Well, happy Halloween again to all of you, I have been to my rheumatology clinic today. Given the effect of my RA and Fibro on me I was given a steroid injection into my left shoulder which I can move making me left side of my upper body unusable.
I am currently typing one handed as I have been told not to use my left arm/shoulder for a few days at least. Not that I could use it anyway.
I am waiting for appointments for both an occupational therapist and the physiotherapist, both of whom I met today after my appointment. I have no functionality which means I can't wash/dry myself, take care of hygiene, cook, make myself a drink or basically do the everyday tasks people do everyday.

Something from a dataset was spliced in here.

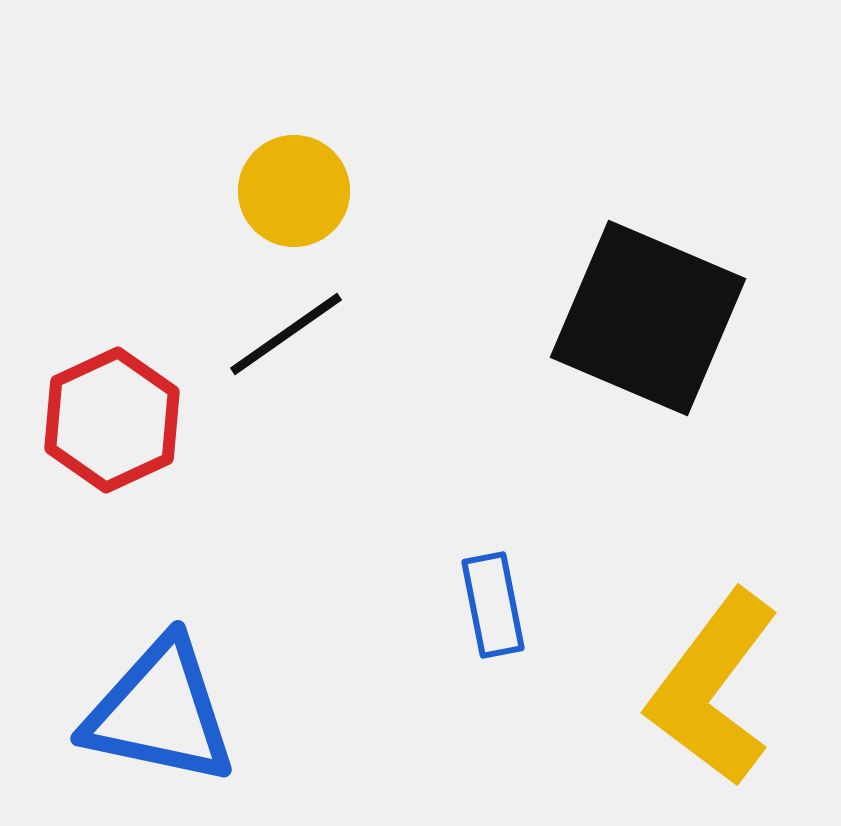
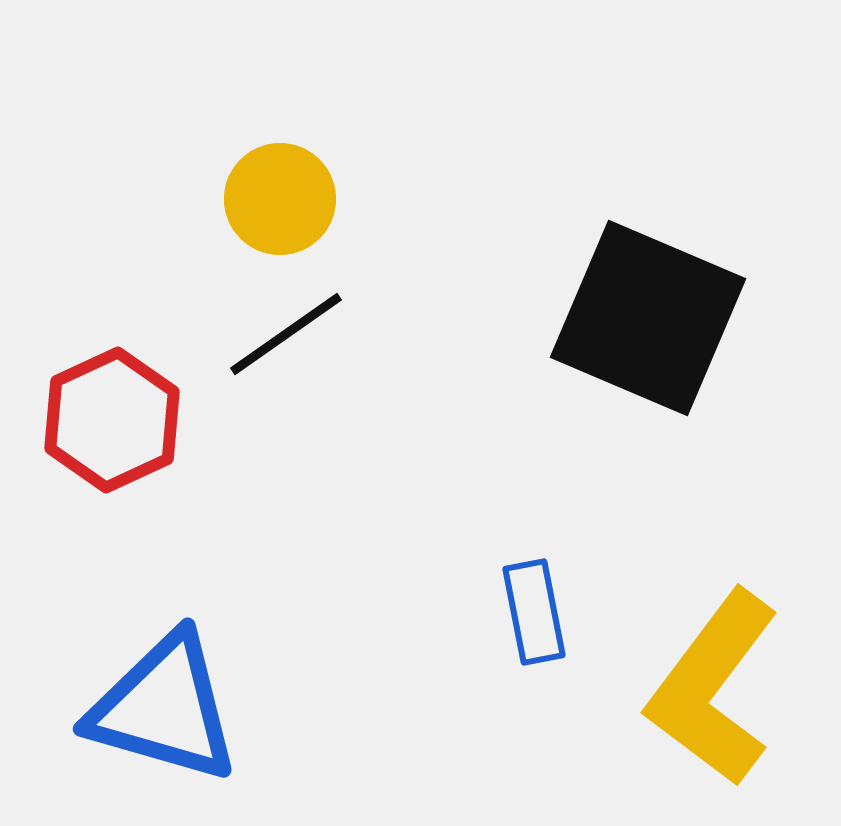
yellow circle: moved 14 px left, 8 px down
blue rectangle: moved 41 px right, 7 px down
blue triangle: moved 4 px right, 4 px up; rotated 4 degrees clockwise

I am looking at a lot of therapy over the next months, it could be a couple of years before I have even enough functionality to take care of my own basic needs. Then the therapists intend to help me tackle my extreme fatigue. Just to allow me to take care of my own everyday needs independently.
I was given two new 'comfy' crutches to replace the one basic one I've been using for years. I am due back with my doctor in six months instead of the usual year I've been attending.
This therapy is just to help me live independently as much as possible so that when I am alone I can live independently in my own home.
Hopefully my letters, both therapist and the clinic, will come through before the 14th when I have my first WFI as part of the WRAG group.
It's been made clear to me by the therapists that I am completely unfit for work and am looking at months and months of intense therapy to allow me to take care of daily tasks like dressing, hygiene, cooking, eating and so on. Including any special adaptions to my home I might need and any special aids I will need to start beginning to use.
Just now I am learning to use two crutches and it's like learning to walk all over again. I had the same problems when I first starting using 1 crutch.
Hopefully the DWP (and ATOS if they get involved due to my appeal) will see sense and not add to my intense workload as I learn to live with my now officially recognised regenerative condition. I am relieved to be honest as my future was scary as I can't even wash myself or cook for myself let alone everything else and without my Mother I would be in big trouble. Now the therapists have promised to help me gain the skills to help that future not seem too impossible.